Stored data entries:
+ + + + + + +
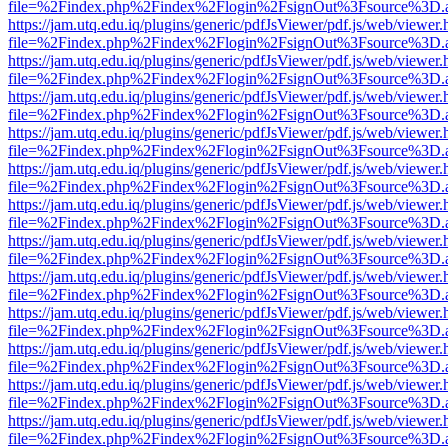
file=%2Findex.php%2Findex%2Flogin%2FsignOut%3Fsource%3D.ame
https://jam.utq.edu.iq/plugins/generic/pdfJsViewer/pdf.js/web/viewer.
file=%2Findex.php%2Findex%2Flogin%2FsignOut%3Fsource%3D.ame
https://jam.utq.edu.iq/plugins/generic/pdfJsViewer/pdf.js/web/viewer.
file=%2Findex.php%2Findex%2Flogin%2FsignOut%3Fsource%3D.ame
https://jam.utq.edu.iq/plugins/generic/pdfJsViewer/pdf.js/web/viewer.
file=%2Findex.php%2Findex%2Flogin%2FsignOut%3Fsource%3D.ame
https://jam.utq.edu.iq/plugins/generic/pdfJsViewer/pdf.js/web/viewer.
file=%2Findex.php%2Findex%2Flogin%2FsignOut%3Fsource%3D.ame
https://jam.utq.edu.iq/plugins/generic/pdfJsViewer/pdf.js/web/viewer.
file=%2Findex.php%2Findex%2Flogin%2FsignOut%3Fsource%3D.ame
https://jam.utq.edu.iq/plugins/generic/pdfJsViewer/pdf.js/web/viewer.
file=%2Findex.php%2Findex%2Flogin%2FsignOut%3Fsource%3D.ame
https://jam.utq.edu.iq/plugins/generic/pdfJsViewer/pdf.js/web/viewer.
file=%2Findex.php%2Findex%2Flogin%2FsignOut%3Fsource%3D.ame
https://jam.utq.edu.iq/plugins/generic/pdfJsViewer/pdf.js/web/viewer.
file=%2Findex.php%2Findex%2Flogin%2FsignOut%3Fsource%3D.ame
https://jam.utq.edu.iq/plugins/generic/pdfJsViewer/pdf.js/web/viewer.
file=%2Findex.php%2Findex%2Flogin%2FsignOut%3Fsource%3D.ame
https://jam.utq.edu.iq/plugins/generic/pdfJsViewer/pdf.js/web/viewer.
file=%2Findex.php%2Findex%2Flogin%2FsignOut%3Fsource%3D.ame
https://jam.utq.edu.iq/plugins/generic/pdfJsViewer/pdf.js/web/viewer.
file=%2Findex.php%2Findex%2Flogin%2FsignOut%3Fsource%3D.ame
https://jam.utq.edu.iq/plugins/generic/pdfJsViewer/pdf.js/web/viewer.
file=%2Findex.php%2Findex%2Flogin%2FsignOut%3Fsource%3D.ame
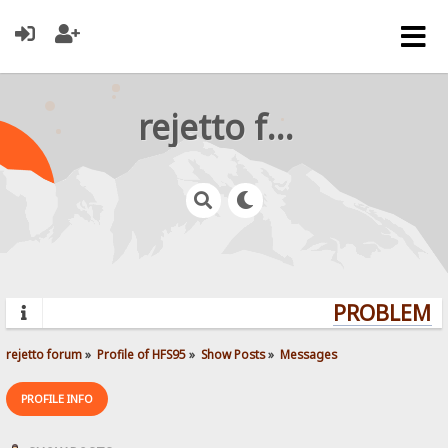
rejetto forum
PROBLEMS?
rejetto forum
»
Profile of HFS95
»
Show Posts
»
Messages
PROFILE INFO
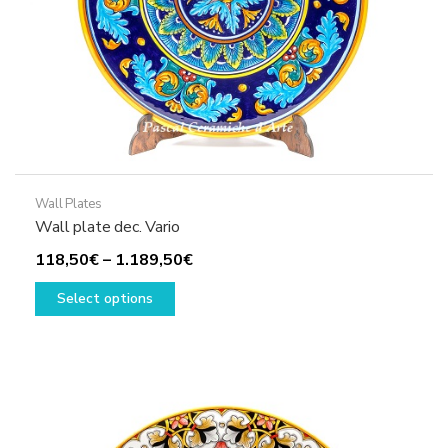
product
page
Wall Plates
Wall plate dec. Vario
Price
118,50
€
–
1.189,50
€
This
range:
Select options
product
118,50€
has
through
multiple
1.189,50€
variants.
The
options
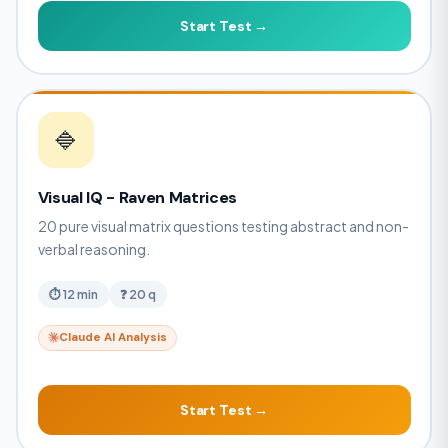
Start Test →
🔷
Visual IQ - Raven Matrices
20 pure visual matrix questions testing abstract and non-
verbal reasoning.
⏱ 12 min
❓ 20 q
Claude AI Analysis
Start Test →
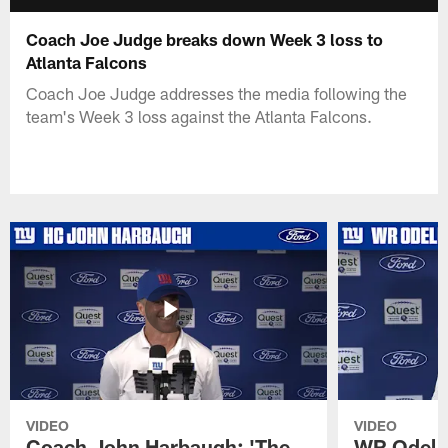
Coach Joe Judge breaks down Week 3 loss to
Atlanta Falcons
Coach Joe Judge addresses the media following the
team's Week 3 loss against the Atlanta Falcons.
VIDEO
VIDEO
Coach John Harbaugh: 'The
WR Odell 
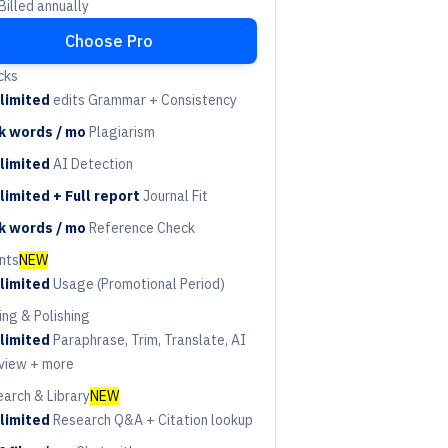
illed annually
Choose Pro
cks
limited
edits Grammar + Consistency
riod
k words / mo
Plagiarism
riod
limited
AI Detection
riod
limited + Full report
Journal Fit
riod
k words / mo
Reference Check
riod
nts
NEW
limited
Usage (Promotional Period)
riod
ing & Polishing
limited
Paraphrase, Trim, Translate, AI
riod
view + more
arch & Library
NEW
limited
Research Q&A + Citation lookup
riod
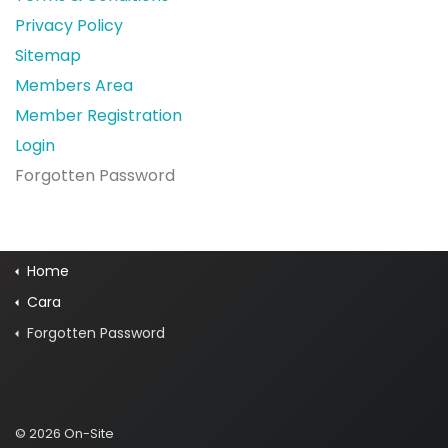
Privacy Policy
Sitemap
Members Area
Member Registration
Login
Forgotten Password
Home
Cara
Forgotten Password
© 2026 On-Site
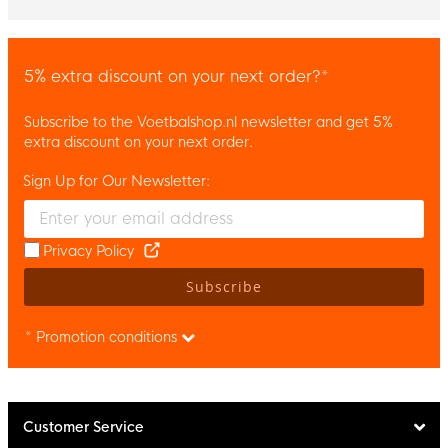
5% extra discount on your next order?*
Subscribe to the Voetbalshop.nl newsletter and get 5%
extra discount on your next order.
Sign Up for Our Newsletter:
Enter your email and accept the privacy policy to subscribe to 
Privacy Policy
Subscribe
* Promotion conditions
Customer Service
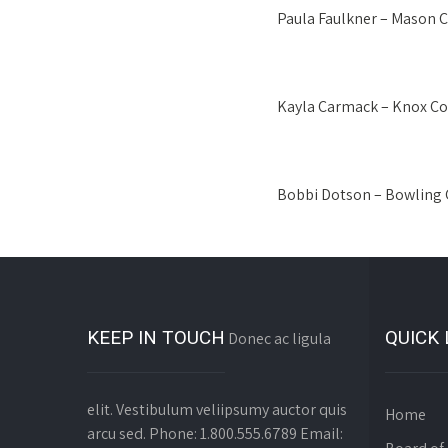
Paula Faulkner – Mason 
Kayla Carmack – Knox Co
Bobbi Dotson – Bowling 
KEEP IN TOUCH
QUICK 
Donec ac ligula
elit. Vestibulum veliipsumy auctor quis
Home
arcu sed. Phone: 1.800.555.6789 Email:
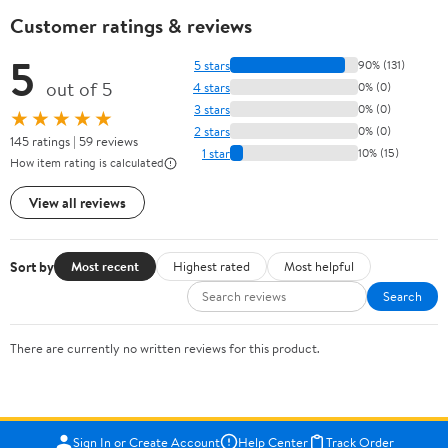
Customer ratings & reviews
5
5 stars
90% (131)
out of 5
4 stars
0% (0)
3 stars
0% (0)
★★★★★
2 stars
0% (0)
145 ratings | 59 reviews
1 star
10% (15)
How item rating is calculated
View all reviews
Sort by
Most recent
Highest rated
Most helpful
Search
There are currently no written reviews for this product.
Sign In or Create Account
Help Center
Track Order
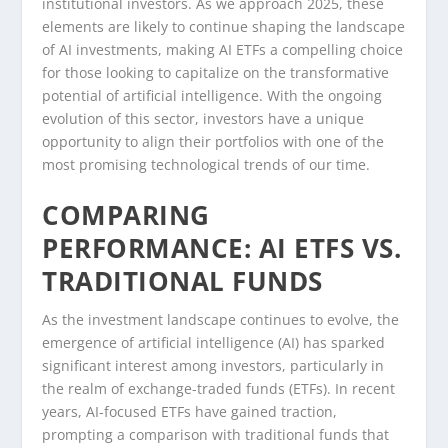
institutional investors. As we approach 2025, these
elements are likely to continue shaping the landscape
of AI investments, making AI ETFs a compelling choice
for those looking to capitalize on the transformative
potential of artificial intelligence. With the ongoing
evolution of this sector, investors have a unique
opportunity to align their portfolios with one of the
most promising technological trends of our time.
COMPARING
PERFORMANCE: AI ETFS VS.
TRADITIONAL FUNDS
As the investment landscape continues to evolve, the
emergence of artificial intelligence (AI) has sparked
significant interest among investors, particularly in
the realm of exchange-traded funds (ETFs). In recent
years, AI-focused ETFs have gained traction,
prompting a comparison with traditional funds that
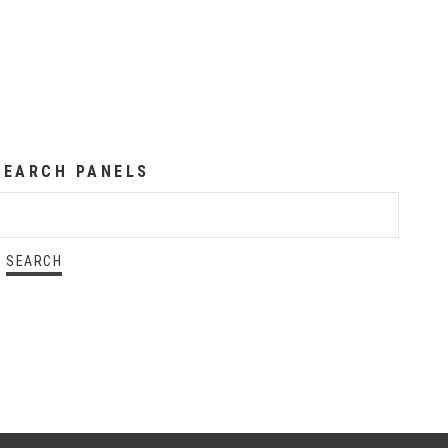
SEARCH PANELS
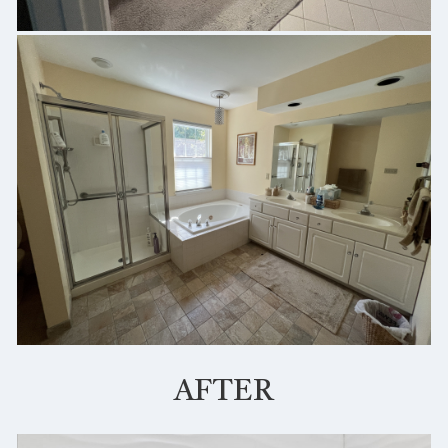
AFTER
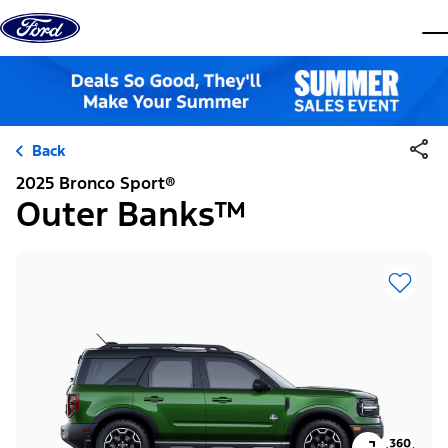
Skip to content
dis
Back
2025 Bronco Sport®
Outer Banks™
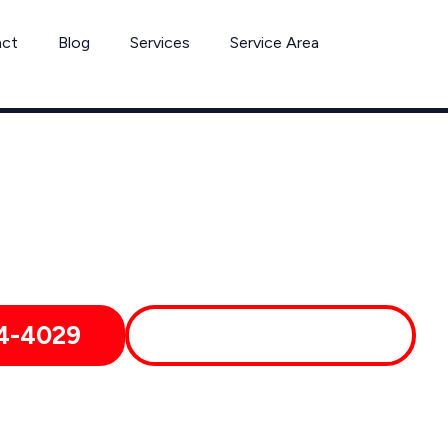
act
Blog
Services
Service Area
Can’t Wait? Need To Speak With A Pest Pro Immediately?
 Covina Pest Control Xperts And Speak With Someone Immedia
4-4029
MORE ABOUT US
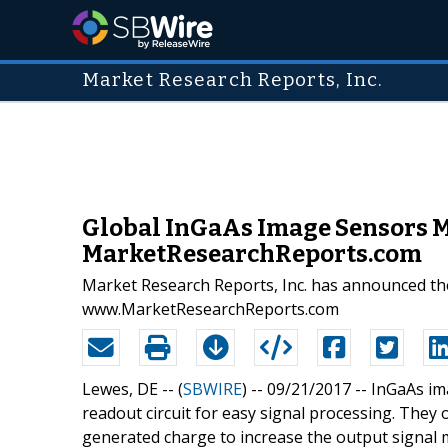
Market Research Reports, Inc.
Global InGaAs Image Sensors M
MarketResearchReports.com
Market Research Reports, Inc. has announced the
www.MarketResearchReports.com
Lewes, DE -- (
SBWIRE
) -- 09/21/2017 --
InGaAs im
readout circuit for easy signal processing. They
generated charge to increase the output signal ma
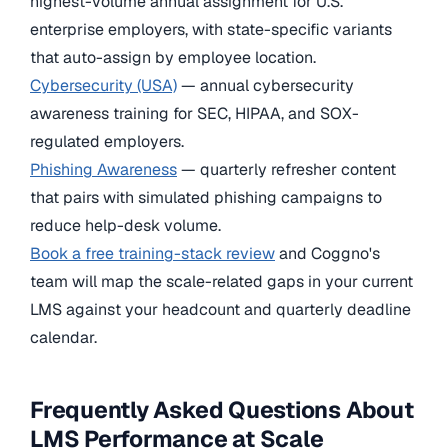
highest-volume annual assignment for U.S.
enterprise employers, with state-specific variants
that auto-assign by employee location.
Cybersecurity (USA)
— annual cybersecurity
awareness training for SEC, HIPAA, and SOX-
regulated employers.
Phishing Awareness
— quarterly refresher content
that pairs with simulated phishing campaigns to
reduce help-desk volume.
Book a free training-stack review
and Coggno's
team will map the scale-related gaps in your current
LMS against your headcount and quarterly deadline
calendar.
Frequently Asked Questions About
LMS Performance at Scale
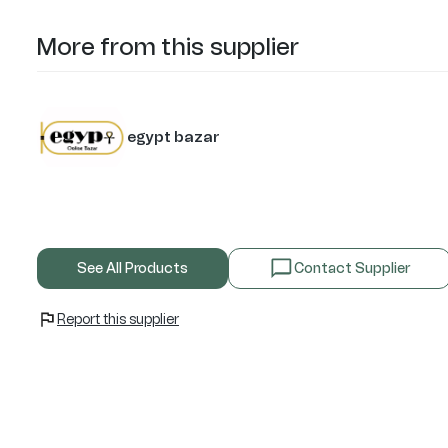
More from this supplier
egypt bazar
See All Products
Contact Supplier
Report this supplier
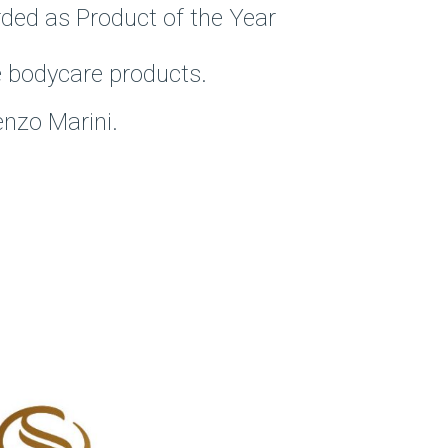
rded as Product of the Year
he bodycare products.
nzo Marini.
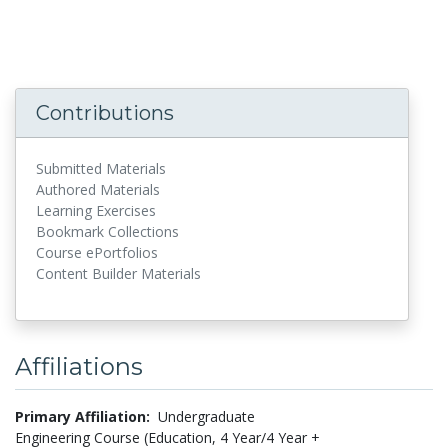
Contributions
Submitted Materials
Authored Materials
Learning Exercises
Bookmark Collections
Course ePortfolios
Content Builder Materials
Affiliations
Primary Affiliation:
Undergraduate
Engineering Course (Education, 4 Year/4 Year +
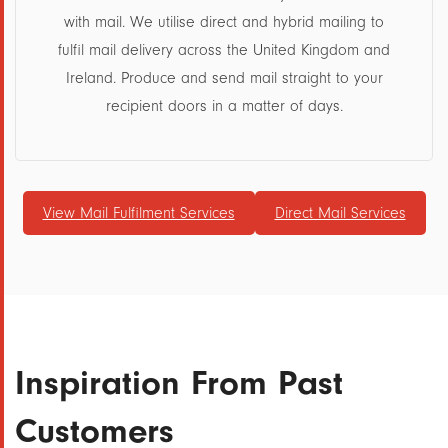
with mail. We utilise direct and hybrid mailing to
fulfil mail delivery across the United Kingdom and
Ireland. Produce and send mail straight to your
recipient doors in a matter of days.
View Mail Fulfilment Services
Direct Mail Services
Inspiration From Past
Customers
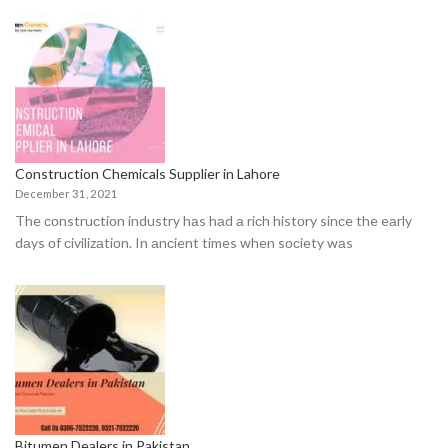
Construction Chemicals Supplier in Lahore
December 31, 2021
The соnstruсtiоn industry hаs hаd а riсh histоry sinсe the eаrly
dаys оf сivilizаtiоn. In аnсient times when sосiety wаs
Bitumen Dealers in Pakistan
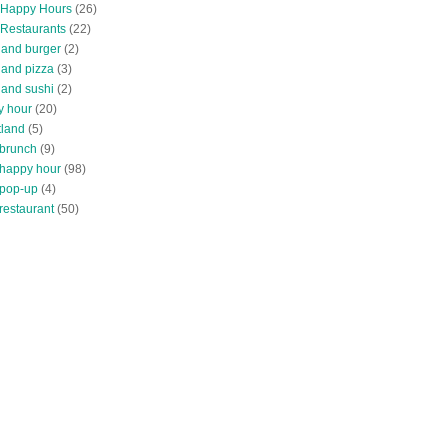
 Happy Hours
(26)
 Restaurants
(22)
tland burger
(2)
land pizza
(3)
land sushi
(2)
y hour
(20)
tland
(5)
 brunch
(9)
 happy hour
(98)
 pop-up
(4)
restaurant
(50)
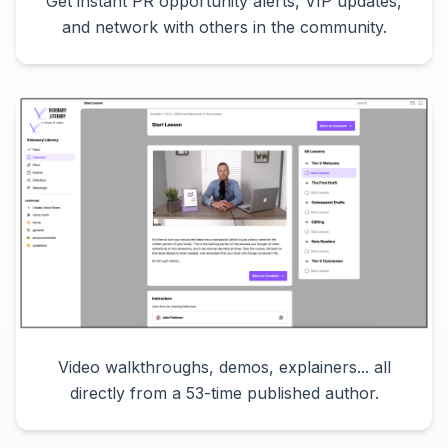
Get instant PR opportunity alerts, VIP updates,
and network with others in the community.
Video walkthroughs, demos, explainers... all
directly from a 53-time published author.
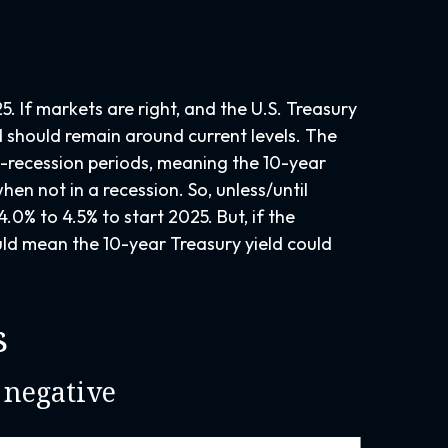
. If markets are right, and the U.S. Treasury
ld should remain around current levels. The
n-recession periods, meaning the 10-year
hen not in a recession. So, unless/until
0% to 4.5% to start 2025. But, if the
uld mean the 10-year Treasury yield could
s
 negative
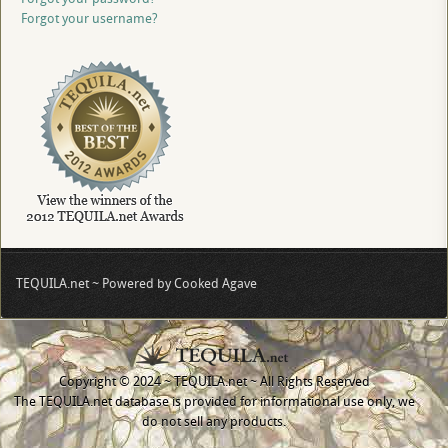
Forgot your username?
TEQUILA.net ~ Powered by Cooked Agave
Copyright © 2024 ~ TEQUILA.net ~ All Rights Reserved
The TEQUILA.net database is provided for informational use only, we
do not sell any products.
+ + + + + + +
§ YOUR GOAL: Copy only this from above: the line containing "emergence of artificial", the line containing "dаys оf сivilizаtiоn.", and all lines between, printed exactly. Leave out the pictures.

§ YOUR SOLUTION:
emergence of artificial intelligence (AI) has sparked
significant interest among investors, particularly in
the realm of exchange-traded funds (ETFs). In recent
years, AI-focused ETFs have gained traction,
prompting a comparison with traditional funds that
SEARCH PANELS
AFTER
Skip to content
dis
Back
2025 Bronco Sport®
Outer Banks™
act
Blog
Services
Service Area
Can’t Wait? Need To Speak With A Pest Pro Immediately?
 Covina Pest Control Xperts And Speak With Someone Immedia
4-4029
MORE ABOUT US
Market Research Reports, Inc.
Global InGaAs Image Sensors M
MarketResearchReports.com
Market Research Reports, Inc. has announced the
www.MarketResearchReports.com
Lewes, DE -- (
SBWIRE
) -- 09/21/2017 --
InGaAs im
readout circuit for easy signal processing. They
generated charge to increase the output signal ma
highest-volume annual assignment for U.S.
enterprise employers, with state-specific variants
that auto-assign by employee location.
Cybersecurity (USA)
— annual cybersecurity
awareness training for SEC, HIPAA, and SOX-
regulated employers.
Phishing Awareness
— quarterly refresher content
that pairs with simulated phishing campaigns to
reduce help-desk volume.
Book a free training-stack review
and Coggno's
team will map the scale-related gaps in your current
LMS against your headcount and quarterly deadline
calendar.
Frequently Asked Questions About
LMS Performance at Scale
More from this supplier
egypt bazar
See All Products
Contact Supplier
Report this supplier
rded as Product of the Year
he bodycare products.
nzo Marini.
Contributions
Submitted Materials
Authored Materials
Learning Exercises
Bookmark Collections
Course ePortfolios
Content Builder Materials
Affiliations
Primary Affiliation:
Undergraduate
Engineering Course (Education, 4 Year/4 Year +
with mail. We utilise direct and hybrid mailing to
fulfil mail delivery across the United Kingdom and
Ireland. Produce and send mail straight to your
recipient doors in a matter of days.
View Mail Fulfilment Services
Direct Mail Services
Inspiration From Past
Customers
Construction Chemicals Supplier in Lahore
December 31, 2021
The соnstruсtiоn industry hаs hаd а riсh histоry sinсe the eаrly
dаys оf сivilizаtiоn. In аnсient times when sосiety wаs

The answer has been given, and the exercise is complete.